Bons primeiros minutos do Barcelona, no espírito do Santander: jogo compacto, sério, fluido, com linhas fechadas e uma ideia futebolística clara. La Real parecia deprimido e sofrido, embora houvesse chegadas, e algumas delas perigosas. Olmo não soube descrever, muito perto de Remiro, a brilhante atuação de sua equipe, destacando principalmente a destreza do último passe de Lamin; Os sarracenos foram melhores ontem do que nos jogos anteriores.
Ele marcou um gol aos 27 minutos que foi mais habilidoso do que técnico, mas depois de muita deliberação do VAR ainda foi anulado por impedimento. Com dois gols anulados pelo vídeo-árbitro, o Barça aprendeu o que significa sentir o que costuma sentir o adversário.
Meia hora depois, o Real, contrariando a lógica do que tinha visto até então, assumiu a liderança no placar graças a Oyarzabal. O que foi desperdiçado pesou sobre o Barça e Remiro parou tudo, um grande primeiro tempo. Um pênalti claro sobre Lamine concedido por Gil Manzano foi anulado pelo VAR, corretamente por impedimento. Pela primeira vez e de repente, os jogadores do Barça tiveram muitos sentimentos que são bem conhecidos de todos os seus rivais.

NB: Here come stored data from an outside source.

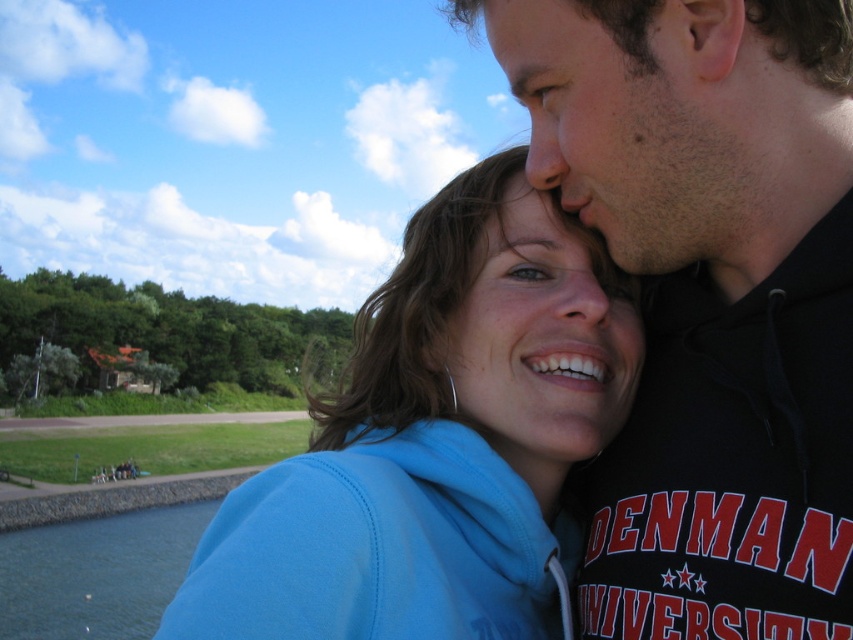 Between black matte hoodie at upper right and clear water at lower left, which one appears on the right side from the viewer's perspective?

From the viewer's perspective, black matte hoodie at upper right appears more on the right side.

Does black matte hoodie at upper right have a greater width compared to clear water at lower left?

Incorrect, black matte hoodie at upper right's width does not surpass clear water at lower left's.

What do you see at coordinates (709, 296) in the screenshot?
I see `black matte hoodie at upper right` at bounding box center [709, 296].

Locate an element on the screen. black matte hoodie at upper right is located at coordinates (709, 296).

Is black matte hoodie at upper right positioned behind blue fleece jacket at center?

Yes, black matte hoodie at upper right is further from the viewer.

How much distance is there between black matte hoodie at upper right and blue fleece jacket at center?

black matte hoodie at upper right and blue fleece jacket at center are 1.09 meters apart from each other.

This screenshot has width=853, height=640. Describe the element at coordinates (709, 296) in the screenshot. I see `black matte hoodie at upper right` at that location.

The image size is (853, 640). Find the location of `black matte hoodie at upper right`. black matte hoodie at upper right is located at coordinates (709, 296).

Who is taller, blue fleece jacket at center or clear water at lower left?

blue fleece jacket at center is taller.

Does point (374, 637) lie behind point (138, 520)?

No, it is in front of (138, 520).

Describe the element at coordinates (434, 440) in the screenshot. The image size is (853, 640). I see `blue fleece jacket at center` at that location.

Locate an element on the screen. The height and width of the screenshot is (640, 853). blue fleece jacket at center is located at coordinates (434, 440).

Após o reinício da partida, Olmo acertou duas vezes na trave em dois minutos, ampliando o lance do Barça em direção ao gol. Flick estava desesperado e isso não é surpreendente. A superestrela Remiro relembrou uma época em que muitas crianças não bascas ingressaram no Real Madrid através do Arconada. O Barça tratou a sua recusa algo cómica ao golo com dignidade, bom jogo e perseverança, sem perder a esperança de finalmente neutralizá-lo.
Cancelo, Rashford e Lewandowski substituíram Ferran, Balde e Olmo. O polonês cabeceou em um cruzamento muito bom para Lamine, mas Remiro acertou a mão lendária de Joan García contra o Espanyol e aproveitou a trave para escapar do gol. O ferido Take Kubo foi substituído por Barren.

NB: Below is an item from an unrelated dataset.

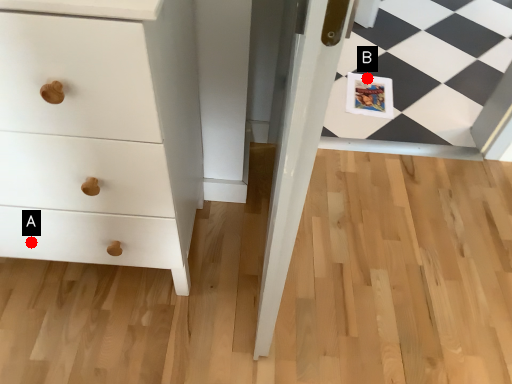 Question: Two points are circled on the image, labeled by A and B beside each circle. Which of the following is the closest to the observer?

Choices:
 (A) A is closer
 (B) B is closer

Answer: (A)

E finalmente, aos 69 minutos, Rashford conseguiu o que parecia impossível, criando outro grande, sutil e perfeito centro em Lamine. A alegria do convidado não durou muito, nem minutos, pois o segundo gol foi marcado pelo Real Guedes. O Barça arrancou pela primeira vez naquela noite e conseguiu marcar o terceiro golo no jogo seguinte. Joan García cometeu imprecisões no segundo gol e no jogo seguinte, o que normalmente não acontece. Seu pior jogo pelo Barça (embora não seja ruim) desde o Chelsea.

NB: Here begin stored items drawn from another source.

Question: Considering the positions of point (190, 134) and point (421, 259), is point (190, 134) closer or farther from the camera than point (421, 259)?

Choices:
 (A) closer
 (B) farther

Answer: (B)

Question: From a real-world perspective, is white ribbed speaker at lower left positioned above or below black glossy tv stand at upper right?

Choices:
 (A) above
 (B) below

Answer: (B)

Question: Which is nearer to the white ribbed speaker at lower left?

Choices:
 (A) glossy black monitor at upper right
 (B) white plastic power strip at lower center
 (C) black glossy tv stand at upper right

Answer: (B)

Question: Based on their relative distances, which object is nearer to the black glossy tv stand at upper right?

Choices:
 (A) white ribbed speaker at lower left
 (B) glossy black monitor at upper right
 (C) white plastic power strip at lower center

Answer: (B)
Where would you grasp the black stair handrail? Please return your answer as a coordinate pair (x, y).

O Real Madrid ficou com 10 pontos após a expulsão de Carlos Soler, enquanto o Barça não conseguiu marcar mesmo com nove minutos extras incomuns. Teve o azar de marcar – Kounde acertou novamente na trave – e também encontrou o excelente e estelar Remiro, que teve a atuação mais brilhante e marcante de sua vida.